In this tutorial, you will learn

Exercise 2A: download data

Download education data from the U.S. Census Bureau using the link https://factfinder.census.gov/faces/nav/jsf/pages/searchresults.xhtml?refresh=. Complete the following tasks:

  1. Select Geographies; select a geographic type: County 050
  2. Select all the following states: Alabama, Kentucky, Missouri, South Carolina, Texas, West Virginia
  3. Add all counties within these states to your selection.
  4. Select Topics; People, Education, Educational Attainment
  5. Select 2010 and download data
  6. Put the downloaded files in your working directory and use read.csv to load the data in your workspace
library("tidyverse")
edu <- read.csv(???, header = T)
View(edu)

Exercise 2B: data collection

Answer the following questions for the downloaded data:

  1. Which sampling method is used in the survey data?
  2. How many interviews are used to construct the data for Alabama?
  3. What is the coverage rate for Texas, and what does this number mean?
  4. Which four primary sources of nonsampling error are addressed in constructing the data set?

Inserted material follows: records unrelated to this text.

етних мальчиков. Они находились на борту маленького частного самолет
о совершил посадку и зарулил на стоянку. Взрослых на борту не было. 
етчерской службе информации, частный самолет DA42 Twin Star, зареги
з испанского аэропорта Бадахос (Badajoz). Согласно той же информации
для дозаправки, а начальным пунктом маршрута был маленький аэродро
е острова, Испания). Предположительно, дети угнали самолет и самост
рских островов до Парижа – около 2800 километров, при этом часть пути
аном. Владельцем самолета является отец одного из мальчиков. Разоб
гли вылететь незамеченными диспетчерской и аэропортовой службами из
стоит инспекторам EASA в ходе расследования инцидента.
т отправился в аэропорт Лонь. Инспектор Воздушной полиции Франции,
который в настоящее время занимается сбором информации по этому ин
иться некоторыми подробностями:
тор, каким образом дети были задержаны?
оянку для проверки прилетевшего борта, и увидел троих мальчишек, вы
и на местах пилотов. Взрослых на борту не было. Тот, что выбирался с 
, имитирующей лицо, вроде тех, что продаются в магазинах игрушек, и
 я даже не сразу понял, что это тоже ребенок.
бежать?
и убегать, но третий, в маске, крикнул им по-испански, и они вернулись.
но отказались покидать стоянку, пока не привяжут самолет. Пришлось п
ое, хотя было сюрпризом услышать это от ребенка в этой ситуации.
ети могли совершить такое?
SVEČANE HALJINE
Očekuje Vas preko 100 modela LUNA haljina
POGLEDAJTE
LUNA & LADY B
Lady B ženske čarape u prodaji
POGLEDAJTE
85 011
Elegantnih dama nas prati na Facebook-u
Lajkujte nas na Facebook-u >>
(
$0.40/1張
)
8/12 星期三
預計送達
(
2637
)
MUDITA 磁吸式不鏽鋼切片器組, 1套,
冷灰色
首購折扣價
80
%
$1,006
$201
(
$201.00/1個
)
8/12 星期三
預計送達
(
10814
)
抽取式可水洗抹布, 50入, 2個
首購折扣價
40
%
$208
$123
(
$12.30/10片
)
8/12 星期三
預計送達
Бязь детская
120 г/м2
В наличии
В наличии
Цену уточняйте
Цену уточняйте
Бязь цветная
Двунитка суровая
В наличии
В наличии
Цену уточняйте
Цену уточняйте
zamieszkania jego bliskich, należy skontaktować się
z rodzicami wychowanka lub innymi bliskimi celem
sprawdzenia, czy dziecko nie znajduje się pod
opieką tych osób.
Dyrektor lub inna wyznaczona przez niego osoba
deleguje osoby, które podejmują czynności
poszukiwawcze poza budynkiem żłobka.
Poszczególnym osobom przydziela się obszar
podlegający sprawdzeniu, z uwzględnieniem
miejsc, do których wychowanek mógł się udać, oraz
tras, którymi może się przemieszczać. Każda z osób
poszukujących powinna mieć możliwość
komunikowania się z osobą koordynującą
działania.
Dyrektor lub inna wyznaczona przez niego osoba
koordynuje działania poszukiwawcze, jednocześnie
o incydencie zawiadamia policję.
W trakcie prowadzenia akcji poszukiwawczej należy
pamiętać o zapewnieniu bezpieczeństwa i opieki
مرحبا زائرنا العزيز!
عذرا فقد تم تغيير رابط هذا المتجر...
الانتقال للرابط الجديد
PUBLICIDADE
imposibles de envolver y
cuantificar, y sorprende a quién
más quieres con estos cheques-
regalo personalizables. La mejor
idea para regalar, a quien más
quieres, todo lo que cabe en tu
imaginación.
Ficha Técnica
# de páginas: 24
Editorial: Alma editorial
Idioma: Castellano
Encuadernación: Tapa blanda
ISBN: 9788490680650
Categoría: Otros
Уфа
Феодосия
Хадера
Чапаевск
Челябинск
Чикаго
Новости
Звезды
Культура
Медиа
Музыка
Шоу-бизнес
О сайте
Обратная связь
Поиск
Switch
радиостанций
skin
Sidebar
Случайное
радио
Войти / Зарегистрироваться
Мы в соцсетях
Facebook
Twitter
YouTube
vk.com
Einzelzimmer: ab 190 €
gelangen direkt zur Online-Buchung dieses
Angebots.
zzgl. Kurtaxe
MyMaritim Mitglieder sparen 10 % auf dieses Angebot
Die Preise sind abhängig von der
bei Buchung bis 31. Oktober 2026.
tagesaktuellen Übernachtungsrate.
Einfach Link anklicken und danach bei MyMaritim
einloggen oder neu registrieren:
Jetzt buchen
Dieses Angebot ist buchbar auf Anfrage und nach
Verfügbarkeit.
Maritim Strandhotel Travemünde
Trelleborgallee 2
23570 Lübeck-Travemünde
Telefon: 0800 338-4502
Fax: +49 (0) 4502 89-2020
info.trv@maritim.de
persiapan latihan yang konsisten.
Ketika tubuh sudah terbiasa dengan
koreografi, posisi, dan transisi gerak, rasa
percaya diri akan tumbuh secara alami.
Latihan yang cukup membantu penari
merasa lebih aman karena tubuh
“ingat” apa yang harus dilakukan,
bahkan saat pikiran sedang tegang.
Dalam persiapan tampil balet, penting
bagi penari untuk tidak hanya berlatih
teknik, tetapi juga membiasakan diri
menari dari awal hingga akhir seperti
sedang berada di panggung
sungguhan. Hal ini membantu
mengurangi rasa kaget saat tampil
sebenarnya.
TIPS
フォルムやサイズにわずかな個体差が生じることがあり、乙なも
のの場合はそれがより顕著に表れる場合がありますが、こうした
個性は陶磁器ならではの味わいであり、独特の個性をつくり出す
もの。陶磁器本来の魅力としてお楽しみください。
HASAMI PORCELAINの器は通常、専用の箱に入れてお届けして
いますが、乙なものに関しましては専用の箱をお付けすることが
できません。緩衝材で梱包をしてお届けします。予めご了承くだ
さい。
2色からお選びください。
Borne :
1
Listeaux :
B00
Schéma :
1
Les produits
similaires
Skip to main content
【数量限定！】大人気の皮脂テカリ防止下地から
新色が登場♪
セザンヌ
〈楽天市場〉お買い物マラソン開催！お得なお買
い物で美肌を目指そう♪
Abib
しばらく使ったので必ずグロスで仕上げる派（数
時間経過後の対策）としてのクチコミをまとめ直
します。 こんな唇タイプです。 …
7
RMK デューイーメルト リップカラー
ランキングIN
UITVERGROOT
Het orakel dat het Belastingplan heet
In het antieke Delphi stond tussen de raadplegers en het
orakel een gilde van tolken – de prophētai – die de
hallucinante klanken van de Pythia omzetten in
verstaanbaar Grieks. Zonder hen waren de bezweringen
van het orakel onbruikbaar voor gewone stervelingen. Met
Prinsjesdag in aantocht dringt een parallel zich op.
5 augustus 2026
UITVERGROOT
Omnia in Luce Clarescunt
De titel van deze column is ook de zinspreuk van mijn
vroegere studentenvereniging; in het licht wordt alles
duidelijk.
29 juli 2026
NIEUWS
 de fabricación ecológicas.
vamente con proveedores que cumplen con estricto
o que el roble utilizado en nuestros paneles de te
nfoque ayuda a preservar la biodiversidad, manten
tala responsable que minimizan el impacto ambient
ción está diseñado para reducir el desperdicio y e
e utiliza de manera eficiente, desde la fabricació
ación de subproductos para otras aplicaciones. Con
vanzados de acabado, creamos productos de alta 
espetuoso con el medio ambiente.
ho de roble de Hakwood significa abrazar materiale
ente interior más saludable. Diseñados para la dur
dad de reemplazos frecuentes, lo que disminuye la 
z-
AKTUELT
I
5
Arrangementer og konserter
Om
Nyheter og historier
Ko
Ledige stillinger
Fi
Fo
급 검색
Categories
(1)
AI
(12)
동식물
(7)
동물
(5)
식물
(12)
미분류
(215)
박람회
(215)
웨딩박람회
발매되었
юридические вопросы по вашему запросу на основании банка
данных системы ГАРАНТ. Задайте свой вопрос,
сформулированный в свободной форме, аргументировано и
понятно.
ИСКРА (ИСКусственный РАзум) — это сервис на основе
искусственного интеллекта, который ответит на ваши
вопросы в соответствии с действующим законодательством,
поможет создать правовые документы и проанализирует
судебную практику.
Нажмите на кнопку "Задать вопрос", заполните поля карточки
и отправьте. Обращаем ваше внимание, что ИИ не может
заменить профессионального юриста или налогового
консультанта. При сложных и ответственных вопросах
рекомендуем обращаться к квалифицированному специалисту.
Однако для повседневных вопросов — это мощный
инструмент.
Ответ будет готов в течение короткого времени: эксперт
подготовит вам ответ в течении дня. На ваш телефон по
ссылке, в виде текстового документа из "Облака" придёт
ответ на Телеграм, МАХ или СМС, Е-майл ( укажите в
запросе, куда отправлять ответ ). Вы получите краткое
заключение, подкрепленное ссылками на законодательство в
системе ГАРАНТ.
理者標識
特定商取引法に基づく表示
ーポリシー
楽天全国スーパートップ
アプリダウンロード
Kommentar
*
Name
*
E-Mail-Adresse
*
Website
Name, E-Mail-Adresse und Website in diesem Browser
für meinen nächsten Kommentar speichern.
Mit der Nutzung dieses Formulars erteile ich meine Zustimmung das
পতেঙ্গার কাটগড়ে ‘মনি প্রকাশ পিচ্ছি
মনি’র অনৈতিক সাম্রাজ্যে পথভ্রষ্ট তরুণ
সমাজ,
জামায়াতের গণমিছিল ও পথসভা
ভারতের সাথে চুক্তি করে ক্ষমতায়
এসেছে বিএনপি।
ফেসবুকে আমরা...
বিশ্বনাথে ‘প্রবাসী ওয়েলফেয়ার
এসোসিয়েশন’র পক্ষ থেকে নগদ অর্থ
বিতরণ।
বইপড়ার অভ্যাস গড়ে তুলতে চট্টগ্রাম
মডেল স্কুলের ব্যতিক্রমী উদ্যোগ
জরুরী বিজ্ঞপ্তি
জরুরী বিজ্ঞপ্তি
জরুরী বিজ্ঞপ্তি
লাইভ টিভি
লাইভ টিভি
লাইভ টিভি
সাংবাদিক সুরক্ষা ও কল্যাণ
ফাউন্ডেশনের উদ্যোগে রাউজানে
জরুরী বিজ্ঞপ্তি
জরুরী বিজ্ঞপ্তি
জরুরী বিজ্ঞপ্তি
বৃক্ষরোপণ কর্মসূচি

Exercise 2C: data collection

Provide the following metadata for the downloaded data:

  1. Topic
  2. Source
  3. Temporal coverage
  4. Geographic coverage
  5. License

Exercise 2D: data analysis

Complete the following tasks:

  1. Select the variable “Total; Estimate; Percentage bachelor’s degree or higher” and the variable with county names.
  2. Delete the row with the column descriptions
  3. Delete observations with missing values
edu_clean <- edu %>%
  select(County = GEO.display.label, PercentBachelorOrHigher = ???) %>% 
  slice(-1) %>% 
  mutate(PercentBachelorOrHigher=
           as.numeric(levels(PercentBachelorOrHigher))[PercentBachelorOrHigher]) %>% 
  drop_na()
  1. Find the county with the largest percentage of people with bachelor’s degree or higher
  2. Find the county with the smallest percentage of people with bachelor’s degree or higher
  3. Report the mean and standard deviation over all counties for Percentage bachelor’s degree or higher
  4. Why did we look at the 2010 survey instead of the most recent data?

Exercise 2E: merge data

  1. Follow the same steps as in Exercise 2A, but now replace (Education and Educational Attainment) from the topics list with (Age & Sex and Age) to download the QT-P1 2010 SF1 100% Data.
  2. Follow the same steps as in Exercise 2D, but now replace “Total; Estimate; Percentage bachelor’s degree or higher” with “Percent - Both sexes; Total population - Under 18 years”.
  3. Merge the education data with the age data.
age <- read.csv(???, header = T)
age_clean <- age %>%
  select(County = GEO.display.label, Percentunder18 = ???) %>% 
  slice(-1) %>% 
  mutate(Percentunder18=
                         as.numeric(levels(Percentunder18))[Percentunder18]) %>% 
  drop_na()
edu_age <- inner_join(???,???,???)